The Windows 10 operating system has distributed patches against several critical security flaws as part of its security update on Tuesday, and two of them have been actively exploited by cybercriminals.
The two errors were discovered by the cybersecurity company Kaspersky, which has stated in a statement that in both cases they were zero-day vulnerabilities, that is, those that are unknown to manufacturers and / or developers.
In the first case, CVE-2021-31955, an element of the Microsoft system ‘kernel’ called ‘ntoskrnl.exe’ allowed cybercriminals to access restricted information on the system.
In the case of the second vulnerability, CVE-2021-31956, attackers could perform an elevation of privilege to access sensitive Windows permissions, through a mechanism known as buffer overrun.
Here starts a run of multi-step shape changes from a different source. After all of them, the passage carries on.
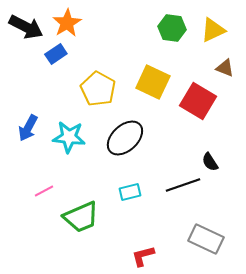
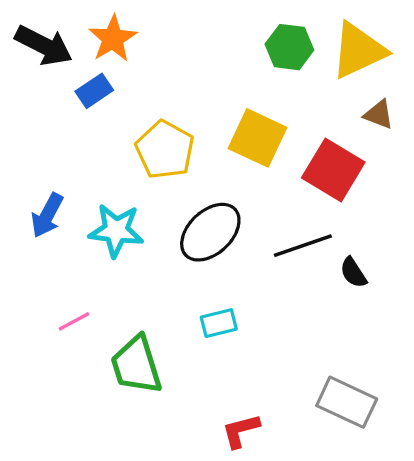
yellow triangle: (213, 30) -> (358, 50), size x1.4
black line: (183, 185) -> (303, 246), moved
green trapezoid: (81, 217) -> (136, 365), turned 96

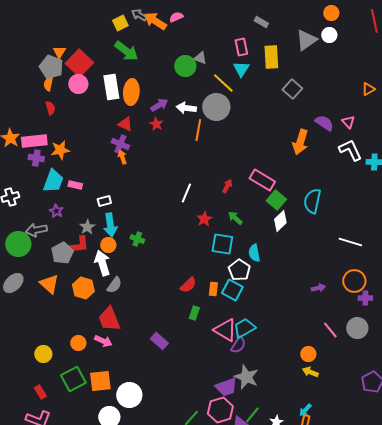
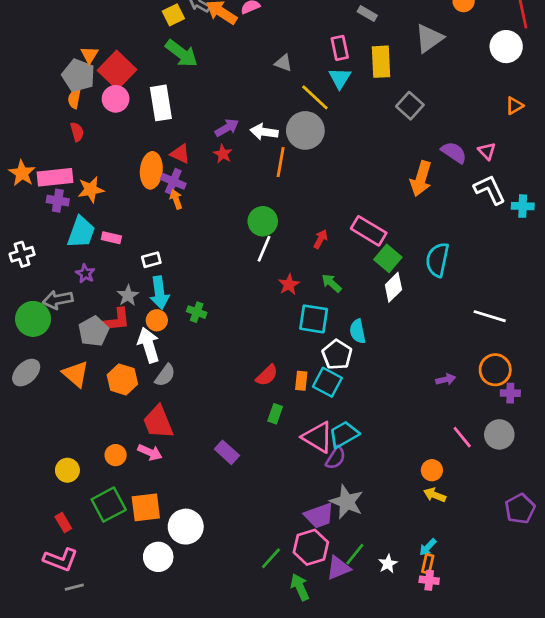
white circle: (329, 35) -> (506, 47), moved, size x1.5
green circle: (185, 66) -> (263, 221), moved
orange ellipse: (131, 92) -> (151, 170), moved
The vulnerable process, ntfs.sysm, is a function that extends the attributes of a file and buffers them.
The security flaws, which Windows patched this Tuesday within its security updates for the first Patch Tuesday of June, are part of a campaign of zero-day vulnerabilities exploited by a new group of cybercriminals known as PuzzleMaker, which has also affected the Google browser. Chrome.
Cybercriminals have exploited critical vulnerabilities in Windows 10 to inject a total of four ‘malware’ modules into system processes and run them.
Ultimately, the ‘malware’ installs a Windows ‘shell’ that is capable of downloading and uploading files, creating processes, idling indefinitely, and even killing itself.